What is expected: Copy every entry below exactly as it appears, leaving out the images.

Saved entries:
--------------------------------
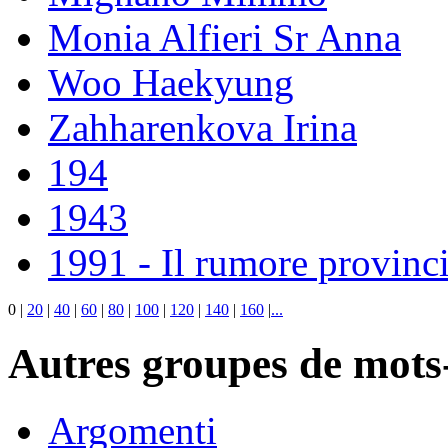
Monia Alfieri Sr Anna
Woo Haekyung
Zahharenkova Irina
194
1943
1991 - Il rumore provinci
0
|
20
|
40
|
60
|
80
|
100
|
120
|
140
|
160
|
...
Autres groupes de mots-
Argomenti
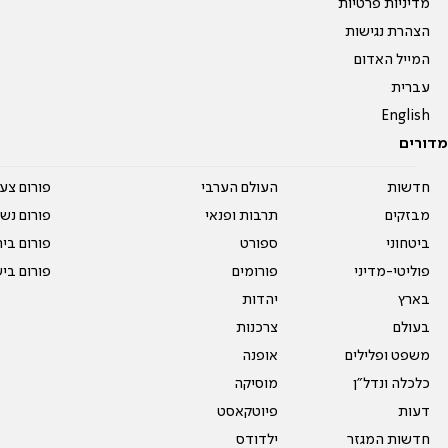
מדיניות פרטיות
הצהרת נגישות
המייל האדום
עברית
English
מדורים
חדשות
העולם הערבי
פורום צע
מבזקים
תרבות ופנאי
פורום נשו
ביטחוני
ספורט
פורום בי
פוליטי-מדיני
פורומים
פורום בי
בארץ
יהדות
בעולם
צרכנות
משפט ופלילים
אופנה
כלכלה ונדל"ן
מוסיקה
דעות
פיוטקאסט
חדשות המגזר
ילדודס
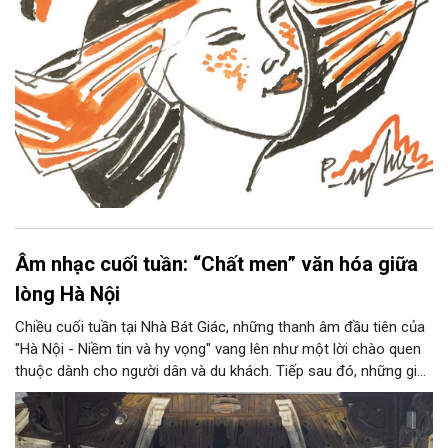
Âm nhạc cuối tuần: “Chất men” văn hóa giữa
lòng Hà Nội
Chiều cuối tuần tại Nhà Bát Giác, những thanh âm đầu tiên của
"Hà Nội - Niềm tin và hy vọng" vang lên như một lời chào quen
thuộc dành cho người dân và du khách. Tiếp sau đó, những giai
điệu jazz kinh điển của thế giới lần lượt cất lên qua phần biểu
diễn của NSƯT Quyền Văn Minh và các nghệ sĩ Bình Minh Jazz
Club, mở ra một không gian âm nhạc giàu cảm xúc ngay giữa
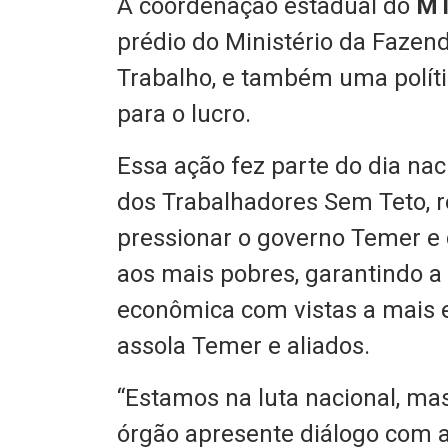
A coordenação estadual do
M
prédio do Ministério da Fazend
Trabalho, e também uma políti
para o lucro.
Essa ação fez parte do dia na
dos Trabalhadores Sem Teto, re
pressionar o governo Temer e d
aos mais pobres, garantindo 
econômica com vistas a mais 
assola Temer e aliados.
“Estamos na luta nacional, m
órgão apresente diálogo com 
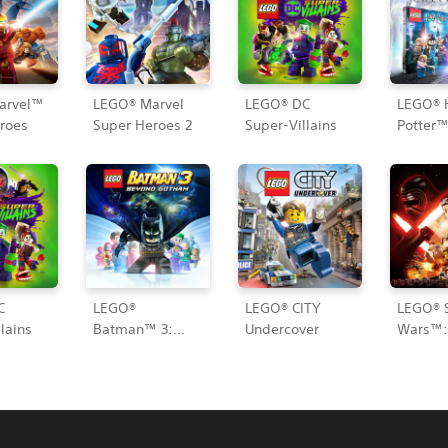
arvel™
LEGO® Marvel
LEGO® DC
LEGO® 
roes
Super Heroes 2
Super-Villains
Potter
Collect
C
LEGO®
LEGO® CITY
LEGO® 
lains
Batman™ 3:
Undercover
Wars™:
Más Allá de
Force 
Gotham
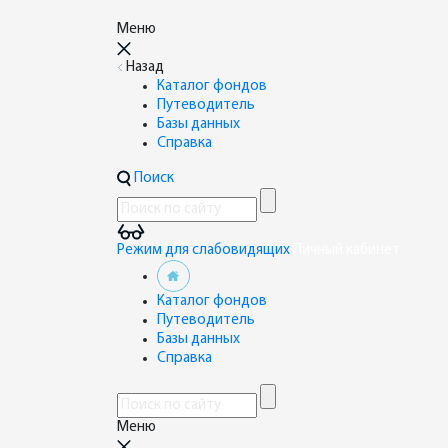
Меню
Назад
Каталог фондов
Путеводитель
Базы данных
Справка
Поиск
Режим для слабовидящих
Личный кабинет
Каталог фондов
Путеводитель
Базы данных
Справка
Меню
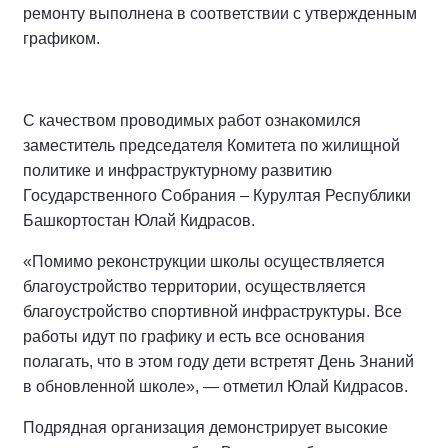
ремонту выполнена в соответствии с утвержденным
графиком.
С качеством проводимых работ ознакомился
заместитель председателя Комитета по жилищной
политике и инфраструктурному развитию
Государственного Собрания – Курултая Республики
Башкортостан Юлай Кидрасов.
«Помимо реконструкции школы осуществляется
благоустройство территории, осуществляется
благоустройство спортивной инфраструктуры. Все
работы идут по графику и есть все основания
полагать, что в этом году дети встретят День Знаний
в обновленной школе», — отметил Юлай Кидрасов.
Подрядная организация демонстрирует высокие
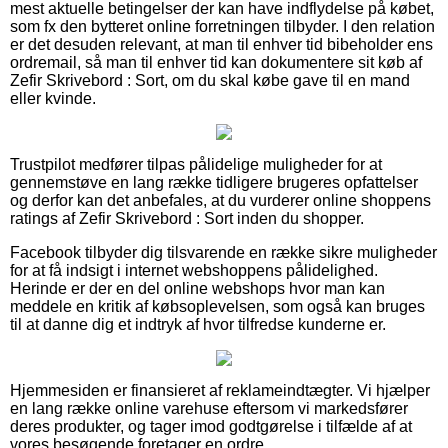
mest aktuelle betingelser der kan have indflydelse på købet,
som fx den bytteret online forretningen tilbyder. I den relation
er det desuden relevant, at man til enhver tid bibeholder ens
ordremail, så man til enhver tid kan dokumentere sit køb af
Zefir Skrivebord : Sort, om du skal købe gave til en mand
eller kvinde.
Trustpilot medfører tilpas pålidelige muligheder for at
gennemstøve en lang række tidligere brugeres opfattelser
og derfor kan det anbefales, at du vurderer online shoppens
ratings af Zefir Skrivebord : Sort inden du shopper.
Facebook tilbyder dig tilsvarende en række sikre muligheder
for at få indsigt i internet webshoppens pålidelighed.
Herinde er der en del online webshops hvor man kan
meddele en kritik af købsoplevelsen, som også kan bruges
til at danne dig et indtryk af hvor tilfredse kunderne er.
Hjemmesiden er finansieret af reklameindtægter. Vi hjælper
en lang række online varehuse eftersom vi markedsfører
deres produkter, og tager imod godtgørelse i tilfælde af at
vores besøgende foretager en ordre.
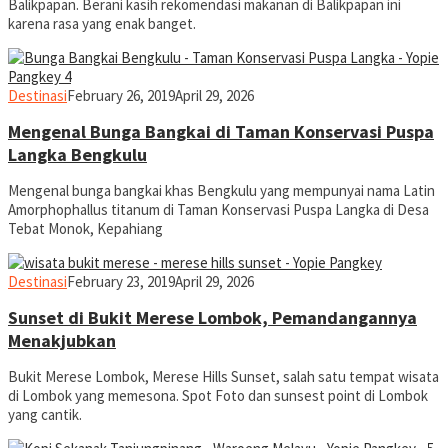
Balikpapan. Berani kasih rekomendasi makanan di Balikpapan ini
karena rasa yang enak banget.
yopiefranz
Destinasi
February 26, 2019
April 29, 2026
Mengenal Bunga Bangkai di Taman Konservasi Puspa
Langka Bengkulu
Mengenal bunga bangkai khas Bengkulu yang mempunyai nama Latin
Amorphophallus titanum di Taman Konservasi Puspa Langka di Desa
Tebat Monok, Kepahiang
yopiefranz
Destinasi
February 23, 2019
April 29, 2026
Sunset di Bukit Merese Lombok, Pemandangannya
Menakjubkan
Bukit Merese Lombok, Merese Hills Sunset, salah satu tempat wisata
di Lombok yang memesona. Spot Foto dan sunsest point di Lombok
yang cantik.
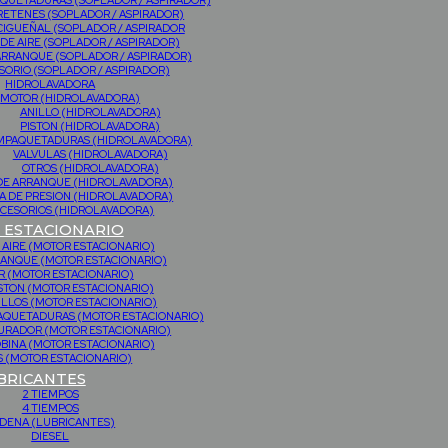
QUETADURAS (SOPLADOR / ASPIRADOR)
RETENES (SOPLADOR / ASPIRADOR)
CIGUEÑAL (SOPLADOR / ASPIRADOR
 DE AIRE (SOPLADOR / ASPIRADOR)
ARRANQUE (SOPLADOR / ASPIRADOR)
SORIO (SOPLADOR / ASPIRADOR)
HIDROLAVADORA
MOTOR (HIDROLAVADORA)
ANILLO (HIDROLAVADORA)
PISTON (HIDROLAVADORA)
MPAQUETADURAS (HIDROLAVADORA)
VALVULAS (HIDROLAVADORA)
OTROS (HIDROLAVADORA)
DE ARRANQUE (HIDROLAVADORA)
 DE PRESION (HIDROLAVADORA)
CESORIOS (HIDROLAVADORA)
ESTACIONARIO
 AIRE (MOTOR ESTACIONARIO)
RANQUE (MOTOR ESTACIONARIO)
 (MOTOR ESTACIONARIO)
STON (MOTOR ESTACIONARIO)
ILLOS (MOTOR ESTACIONARIO)
PAQUETADURAS (MOTOR ESTACIONARIO)
URADOR (MOTOR ESTACIONARIO)
BINA (MOTOR ESTACIONARIO)
 (MOTOR ESTACIONARIO)
BRICANTES
2 TIEMPOS
4 TIEMPOS
DENA (LUBRICANTES)
DIESEL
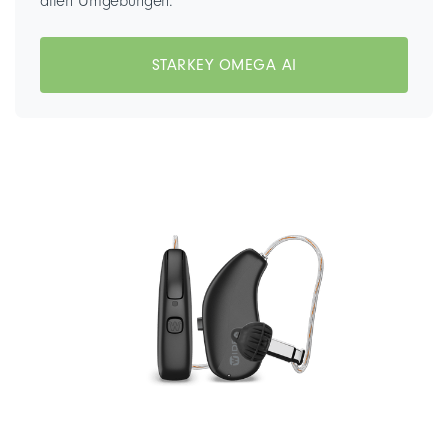
allen Umgebungen.
STARKEY OMEGA AI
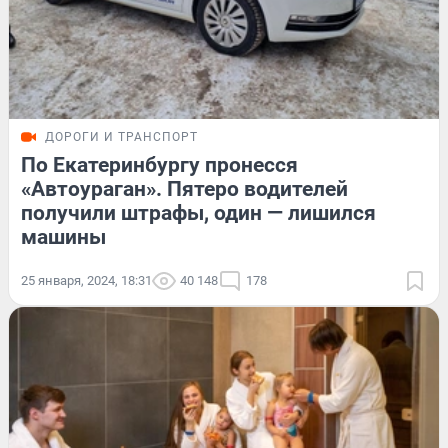
ДОРОГИ И ТРАНСПОРТ
По Екатеринбургу пронесся
«Автоураган». Пятеро водителей
получили штрафы, один — лишился
машины
25 января, 2024, 18:31
40 148
178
--------------------------------
Task answer:
Monia Alfieri Sr Anna
Woo Haekyung
Zahharenkova Irina
194
1943
1991 - Il rumore provinci
0
|
20
|
40
|
60
|
80
|
100
|
120
|
140
|
160
|
...
Autres groupes de mots-
Argomenti
מדיניות פרטיות
הצהרת נגישות
המייל האדום
עברית
English
מדורים
חדשות
העולם הערבי
פורום צע
מבזקים
תרבות ופנאי
פורום נשו
ביטחוני
ספורט
פורום בי
פוליטי-מדיני
פורומים
פורום בי
בארץ
יהדות
בעולם
צרכנות
משפט ופלילים
אופנה
כלכלה ונדל"ן
מוסיקה
דעות
פיוטקאסט
חדשות המגזר
ילדודס
Âm nhạc cuối tuần: “Chất men” văn hóa giữa
lòng Hà Nội
Chiều cuối tuần tại Nhà Bát Giác, những thanh âm đầu tiên của
"Hà Nội - Niềm tin và hy vọng" vang lên như một lời chào quen
thuộc dành cho người dân và du khách. Tiếp sau đó, những giai
điệu jazz kinh điển của thế giới lần lượt cất lên qua phần biểu
diễn của NSƯT Quyền Văn Minh và các nghệ sĩ Bình Minh Jazz
Club, mở ra một không gian âm nhạc giàu cảm xúc ngay giữa
A coordenação estadual do
M
prédio do Ministério da Fazend
Trabalho, e também uma políti
para o lucro.
Essa ação fez parte do dia na
dos Trabalhadores Sem Teto, re
pressionar o governo Temer e d
aos mais pobres, garantindo 
econômica com vistas a mais 
assola Temer e aliados.
“Estamos na luta nacional, m
órgão apresente diálogo com 
arvel™
LEGO® Marvel
LEGO® DC
LEGO® 
roes
Super Heroes 2
Super-Villains
Potter
Collect
C
LEGO®
LEGO® CITY
LEGO® 
lains
Batman™ 3:
Undercover
Wars™:
Más Allá de
Force 
Gotham
Меню
Назад
Каталог фондов
Путеводитель
Базы данных
Справка
Поиск
Режим для слабовидящих
Личный кабинет
Каталог фондов
Путеводитель
Базы данных
Справка
Меню
ремонту выполнена в соответствии с утвержденным
графиком.
С качеством проводимых работ ознакомился
заместитель председателя Комитета по жилищной
политике и инфраструктурному развитию
Государственного Собрания – Курултая Республики
Башкортостан Юлай Кидрасов.
«Помимо реконструкции школы осуществляется
благоустройство территории, осуществляется
благоустройство спортивной инфраструктуры. Все
работы идут по графику и есть все основания
полагать, что в этом году дети встретят День Знаний
в обновленной школе», — отметил Юлай Кидрасов.
Подрядная организация демонстрирует высокие
mest aktuelle betingelser der kan have indflydelse på købet,
som fx den bytteret online forretningen tilbyder. I den relation
er det desuden relevant, at man til enhver tid bibeholder ens
ordremail, så man til enhver tid kan dokumentere sit køb af
Zefir Skrivebord : Sort, om du skal købe gave til en mand
eller kvinde.
Trustpilot medfører tilpas pålidelige muligheder for at
gennemstøve en lang række tidligere brugeres opfattelser
og derfor kan det anbefales, at du vurderer online shoppens
ratings af Zefir Skrivebord : Sort inden du shopper.
Facebook tilbyder dig tilsvarende en række sikre muligheder
for at få indsigt i internet webshoppens pålidelighed.
Herinde er der en del online webshops hvor man kan
meddele en kritik af købsoplevelsen, som også kan bruges
til at danne dig et indtryk af hvor tilfredse kunderne er.
Hjemmesiden er finansieret af reklameindtægter. Vi hjælper
en lang række online varehuse eftersom vi markedsfører
deres produkter, og tager imod godtgørelse i tilfælde af at
vores besøgende foretager en ordre.
Balikpapan. Berani kasih rekomendasi makanan di Balikpapan ini
karena rasa yang enak banget.
yopiefranz
Destinasi
February 26, 2019
April 29, 2026
Mengenal Bunga Bangkai di Taman Konservasi Puspa
Langka Bengkulu
Mengenal bunga bangkai khas Bengkulu yang mempunyai nama Latin
Amorphophallus titanum di Taman Konservasi Puspa Langka di Desa
Tebat Monok, Kepahiang
yopiefranz
Destinasi
February 23, 2019
April 29, 2026
Sunset di Bukit Merese Lombok, Pemandangannya
Menakjubkan
Bukit Merese Lombok, Merese Hills Sunset, salah satu tempat wisata
di Lombok yang memesona. Spot Foto dan sunsest point di Lombok
yang cantik.
QUETADURAS (SOPLADOR / ASPIRADOR)
RETENES (SOPLADOR / ASPIRADOR)
CIGUEÑAL (SOPLADOR / ASPIRADOR
 DE AIRE (SOPLADOR / ASPIRADOR)
ARRANQUE (SOPLADOR / ASPIRADOR)
SORIO (SOPLADOR / ASPIRADOR)
HIDROLAVADORA
MOTOR (HIDROLAVADORA)
ANILLO (HIDROLAVADORA)
PISTON (HIDROLAVADORA)
MPAQUETADURAS (HIDROLAVADORA)
VALVULAS (HIDROLAVADORA)
OTROS (HIDROLAVADORA)
DE ARRANQUE (HIDROLAVADORA)
 DE PRESION (HIDROLAVADORA)
CESORIOS (HIDROLAVADORA)
ESTACIONARIO
 AIRE (MOTOR ESTACIONARIO)
RANQUE (MOTOR ESTACIONARIO)
 (MOTOR ESTACIONARIO)
STON (MOTOR ESTACIONARIO)
ILLOS (MOTOR ESTACIONARIO)
PAQUETADURAS (MOTOR ESTACIONARIO)
URADOR (MOTOR ESTACIONARIO)
BINA (MOTOR ESTACIONARIO)
 (MOTOR ESTACIONARIO)
BRICANTES
2 TIEMPOS
4 TIEMPOS
DENA (LUBRICANTES)
DIESEL
allen Umgebungen.
STARKEY OMEGA AI
ДОРОГИ И ТРАНСПОРТ
По Екатеринбургу пронесся
«Автоураган». Пятеро водителей
получили штрафы, один — лишился
машины
25 января, 2024, 18:31
40 148
178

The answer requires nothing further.